My DD is extremely petite for her age so, yes, FIL, she does in fact need that full-fat milk and yogurt, and some protein options as snacks. Pediatrician said so


NP. Sorry, I can’t help myself; I have to chime in here.

I’m Greek, and like the earlier poster, such a situation would be inconceivable to us. There are a few cornerstones of Greek culture, among them: giving food is showing love (and there can never been too much love/food); good hospitality (ie providing well for your guests) is a matter of personal, family, and national honor (this goes all the way back to ancient times – it’s a key theme in the Odyssey, which DD is currently reading in school); and a grandparents’ purpose in life is to spoil their grandchildren. We go too far on the other side (I remember a PSA on heavy rotation on Greek TV during one of the summers I was visiting relatives in the 70’s, showing a loving grandma stuffing her grandchild who was overweight and couldn’t easily play soccer – the tag line was something like Being Overweight Can Cut Life Short). And like PP, if a host or hostess suspected that a guest left the table or their house hungry, they probably would commit ritual suicide in shame also. Remember that exchange in my Big Fat Greek Wedding -- Maria (mom): Ian, are you hungry? Ian: No, I’m full, I just ate. Maria: Okay, I fix you something. It’s a Greek thing.

Anonymous
Enjoy your Thanksgiving at home and eat whenever, whatever you like.
Anonymous
Glad to see this thread back. My parents are not "the kitchen is closed" kind of family, but, in their old age they have gotten weirder about food. The newest thing we experienced this thanksgiving is that they are very fixated on not having too much food in the refrigerator. After we were putting leftovers away, my mom basically had a meltdown about how much food was going into the refrigerator.
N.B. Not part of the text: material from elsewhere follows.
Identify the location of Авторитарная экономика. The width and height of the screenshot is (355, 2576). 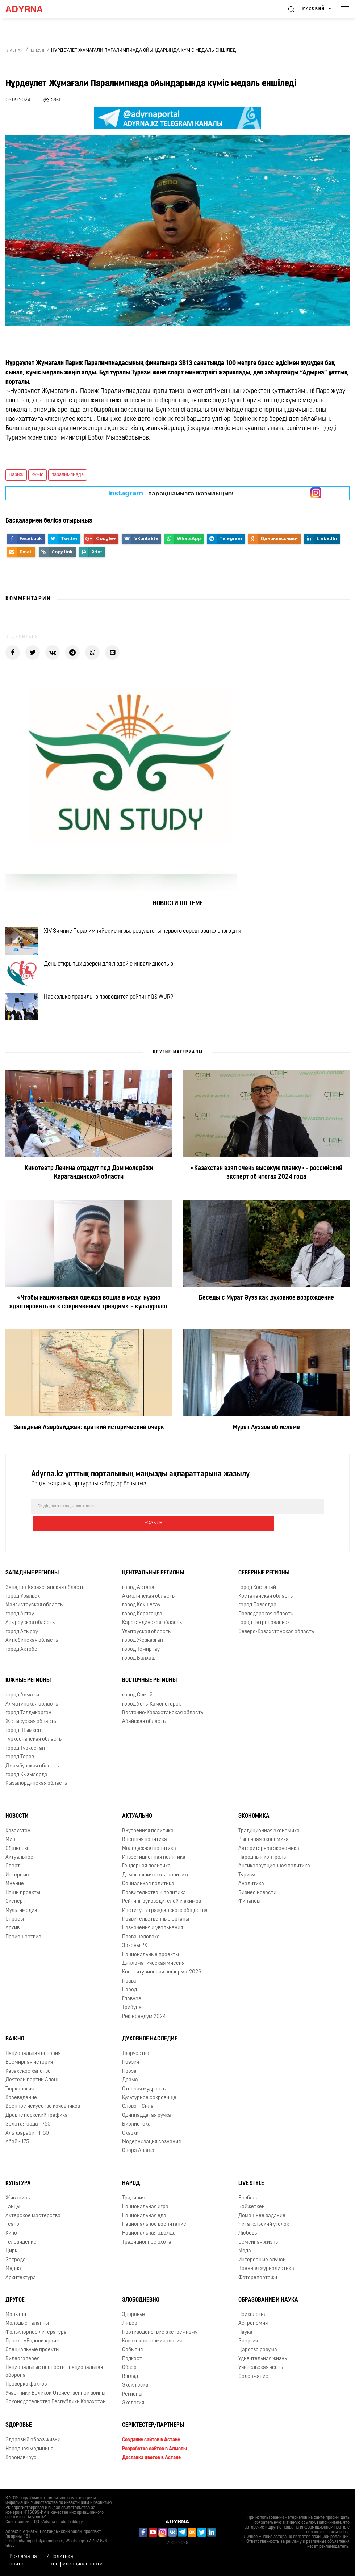
(268, 1857).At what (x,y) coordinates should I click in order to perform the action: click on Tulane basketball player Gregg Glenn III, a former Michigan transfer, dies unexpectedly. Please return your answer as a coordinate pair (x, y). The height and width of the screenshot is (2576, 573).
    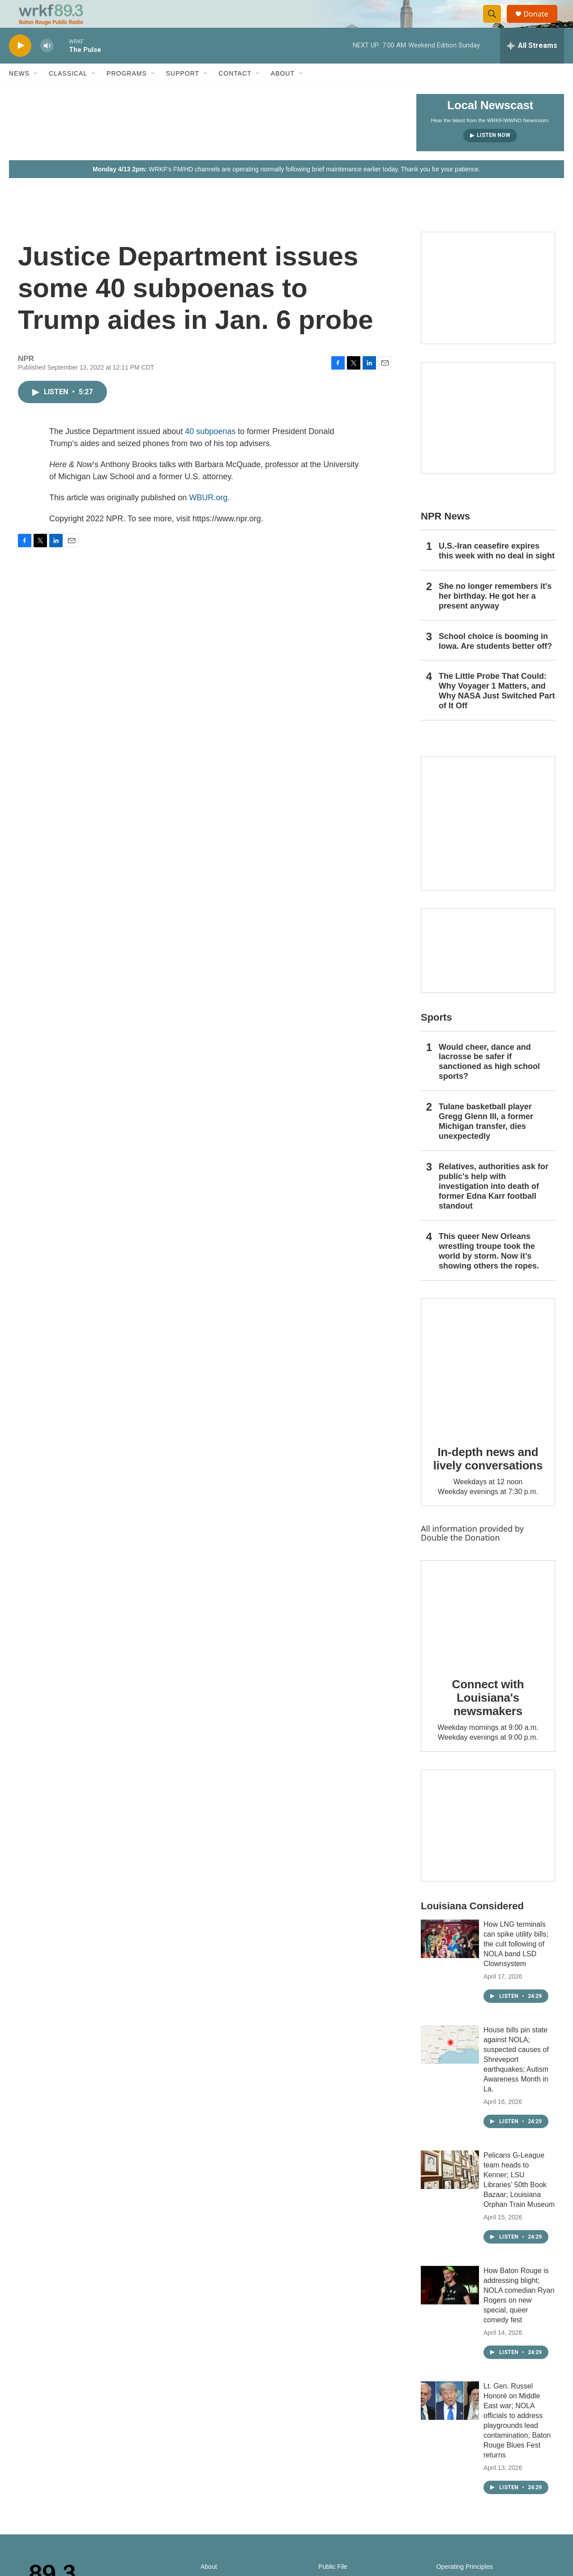
    Looking at the image, I should click on (486, 1141).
It made me think of this thread!
Anonymous
DH needs to tell his family that either there is sufficient food in the house (list out what sufficient means), you can freely bring your own food to make/use their kitchen, you can leave to get food as needed, OR you will either be staying in a hotel or not visiting.
You can negotiate beyond that and need to be very clear.
Breakfast by 9am, needs to include 3 of the following: eggs, cereal, toast, fruit, bacon, smoothie, oatmeal, hot chocolate etc.
Lunch needs to be by noon. Needs to include 3 of the following: main dish (sandwich, pasta, salad, etc), drink and side (chips, fruit, veggie)
Anonymous
Try bursting into tears. I feel like this is often an effective and underutilized strategy for getting out of weird social situations. Works great for small children.

Pro tip: works great at the DMV too.